The Duke and Duchess of Cambridge have danced with villagers and helped to make traditional chocolate during their tour of Belize.
The second day of a week-long tour saw William and Kate visiting the Che’il Mayan Chocolate farm, where they ground cacao seeds on the ka-ah, a traditional stone tool.
Then they visited Hopkins village, where they met the Garifuna people – descendants of Africans and indigenous Kalinagos who moved along the islands and coast of the region to escape slavery.
The royal couple were encouraged to dance to traditional music and, after trying local food, they helped to plant a tree.
It came after a rocky start to the tour, with a protest prompting an itinerary change before the couple had even left Britain.
An event in the southern village of Indian Creek was axed after villagers voiced their anger about the couple’s helicopter being given permission to land on a sports field without local consultation.
The villagers are also in a land dispute with a conservation group that is backed by the Royal Family.

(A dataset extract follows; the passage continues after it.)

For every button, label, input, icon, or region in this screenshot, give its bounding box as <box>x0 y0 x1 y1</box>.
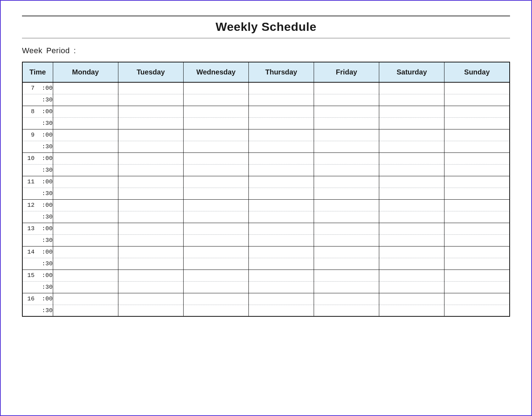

On Sunday, however, there was a counter-protest, with a few dozen villagers holding placards reading: “I want you back Prince and Princess” and “welcome Duke and Duchess of Cambridge”.
On Monday, they will explore the Chiquibul Forest Reserve in central Belize where they will visit British armed forces on jungle training.
William and Kate at their best in the impromptu moments
It was time to get this tour back on track.
After landing to negative headlines about protests, William and Kate couldn’t have been on better form – you just have to look at the pictures and video of the couple dancing with the Garifuna community.
They are hilarious but also show a couple not afraid to throw themselves into the moment, and their hosts could not have seemed more delighted.
We were among the press pack who joined them for a walk along the beachfront and again they showed that they are often at their best during those impromptu moments.
The couple stopped every now and again to wave and chat to people just hanging out on the beach, including a few tourists whose sunbathing time was interrupted by the melee surrounding the couple.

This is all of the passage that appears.